The Center’s closing is seen as an act of retaliation on the part of university officials kowtowing to state politicians who protested the Center’s booking of Leigh Hendrix’s satirical play “How to Be a Lesbian in 10 Days or Less.”
South Carolina’s conservative politicians decried the play as an explicit act of “recruiting” innocent college students to the dark, lurid lifestyle of sapphism. A statement released by the administration of USC Upstate claimed that the performance, which was scheduled as a part of the Bodies of Knowledge Symposium, proved too much of a “distraction” on campus: “The controversy surrounding this performance has become a distraction to the educational mission of USC Upstate and the overall purpose of the Bodies of Knowledge Symposium. As a result, we have canceled this segment of the symposium.”
State Representative Mike Fair, a Republican Christian Fundamentalist, was more blunt: “It’s just not normal and then you glorify … same-sex orientation,” he told Greenville TV station WYFF. “That’s not an explanation of ‘I was born this way.’ That’s recruiting.”

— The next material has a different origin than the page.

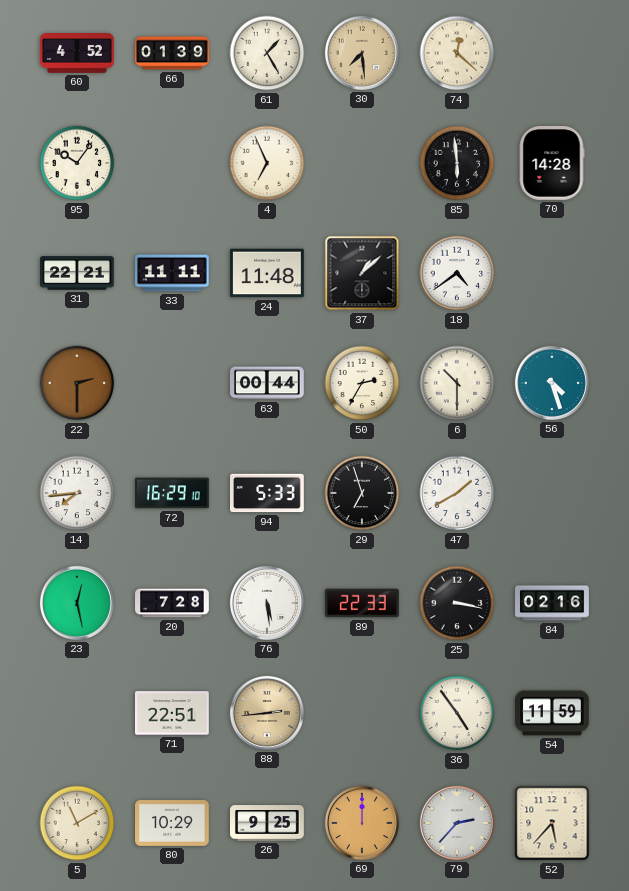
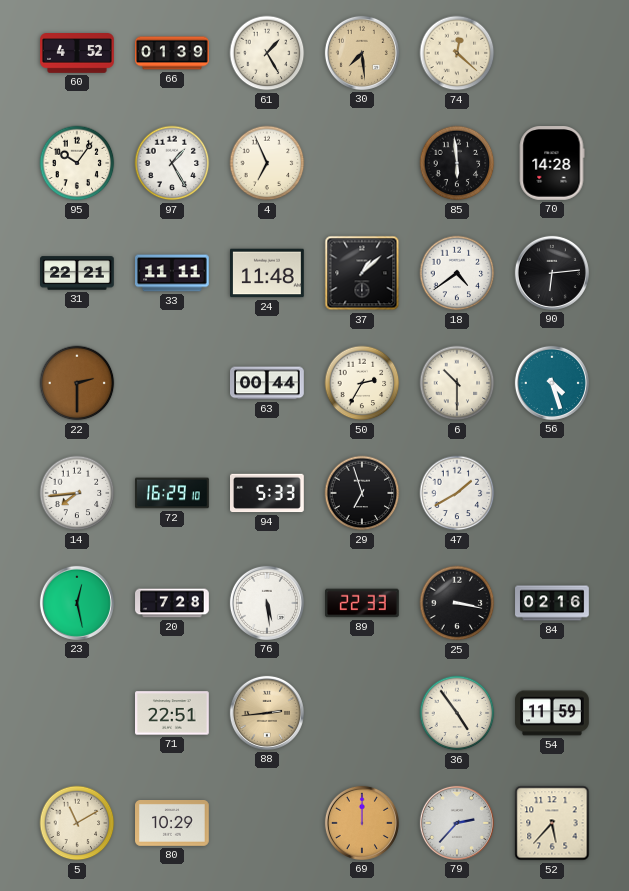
97: none -> 1:25
90: none -> 6:14
26: 9:25 -> none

His colleague in the state senate, Rep. Kevin Bryant, remarked that the intended performance was a sign that the Center had too much money. “If they’ve got extra money sitting around to promote perversion, obviously they’ve got more money than they really need.” Even though the Center’s annual allocated budget was $500, Bryant’s sentiment clearly precipitated the Center’s closing.
South Carolina’s sexism and homophobia has pervaded its higher learning environments, with the attack on academic freedom all too apparent. USC Upstate is not the only institution to face bigoted wrath. Last month, the College of Charleston had $52,000 cut from its budget for offering Alison Bechdel’s Fun Home as a recommended—not required—reading for matriculating students, as a part of its College Reads! Program.
In a comment that is nothing short of irony and complete projection, a state representative called the recommended reading “totalitarianism”: “It’s not academic freedom—it’s academic totalitarianism.”